By the same token, the broad-winged bush katydid’s wings are shorter and wider, and might be expected to flop around more, so that the slurring typical of that species’ short song results. Experimental manipulations suggest themselves, but I’m not interested in captive studies at present.

Pratts Wayne Woods

by Carl Strang

Pratts Wayne Woods is the largest of DuPage County’s forest preserves. While its 3500 acres have much to offer, the target of my most recent visit was the Brewster Creek Marsh. I had a couple species of meadow katydids in mind that I especially hoped to find there. The part of that marsh I was surveying was adjacent to a dry area where there are high-level equestrian jumping competitions. As I passed through part of that meadow I heard a bush cricket’s short song. It took some minutes to find him, as he took advantage of the light wind moving his perch to keep an edge toward me.

His song was a little ambiguous. I have come to think of the broad-winged bush katydid’s short song as sounding blurred, run together, and composed of more than 3 syllables. The Texas bush katydid usually has a three-syllable short song that sounds, to my ear, crisp and articulated: dig-a-dig!
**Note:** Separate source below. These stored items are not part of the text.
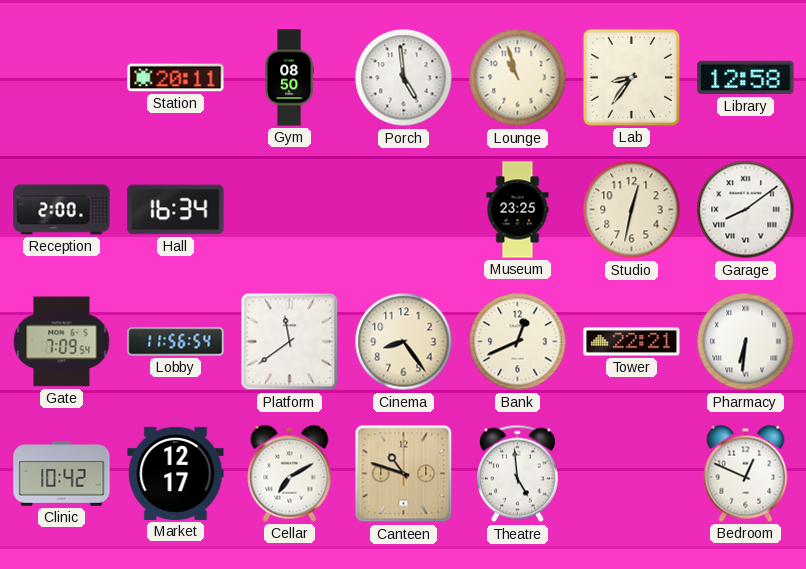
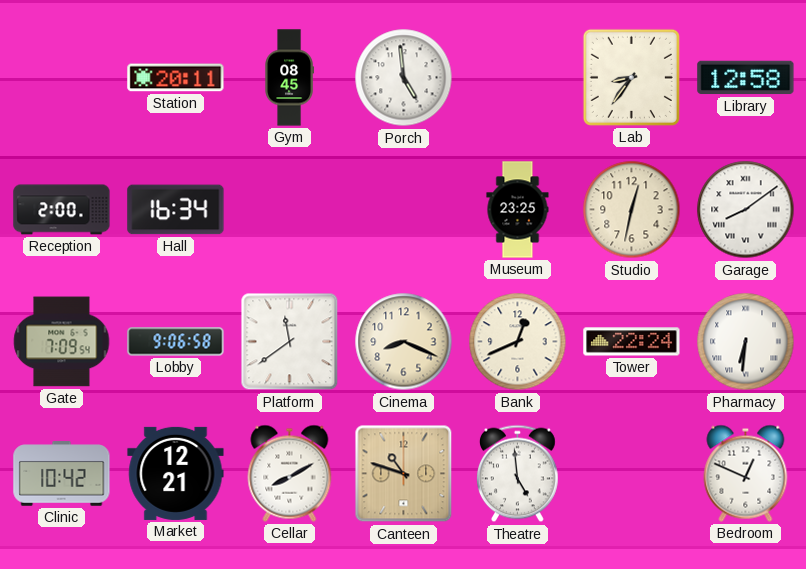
Gym: 08:50 -> 08:45
Lounge: 10:57 -> none
Lobby: 11:56 -> 9:06
Cinema: 8:24 -> 8:19
Tower: 22:21 -> 22:24
Market: 12:17 -> 12:21
Cellar: 7:10 -> 8:10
I needed to take the time to find this individual because his short song had 3 syllables but sounded slurred together.

The wing proportions alone say Texas bush katydid, but to be sure I caught him and photographed his tail plate, confirming the ID. Now it seems I will have to find a few more and confirm that it’s the syllable count rather than the crispness that matters in separating these two species. Soon thereafter I found myself in a wet area dense with tall sedges in northern Brewster Creek Marsh.

It was disappointing, however. There was essentially nothing to be found out in the sedge area, and just a few black-legged and short-winged meadow katydids singing along the edge. I moved west to a grassy area at the edge of a large pond. As I stepped out of the woods into that grass I caught a flash of golden brown as a slender jumper got out of my way. My immediate hope was fulfilled when a close look proved the insect to be one of my target species, a male black-sided meadow katydid.

This was the best photo I got of a male. The abdomen is mainly a shiny black in color. I saw several males, and also a female.

She easily is the most colorful small meadow katydid I have seen, and would vie with the male black-leg (a large meadow katydid) as the local show winners for subfamily Conocephalinae.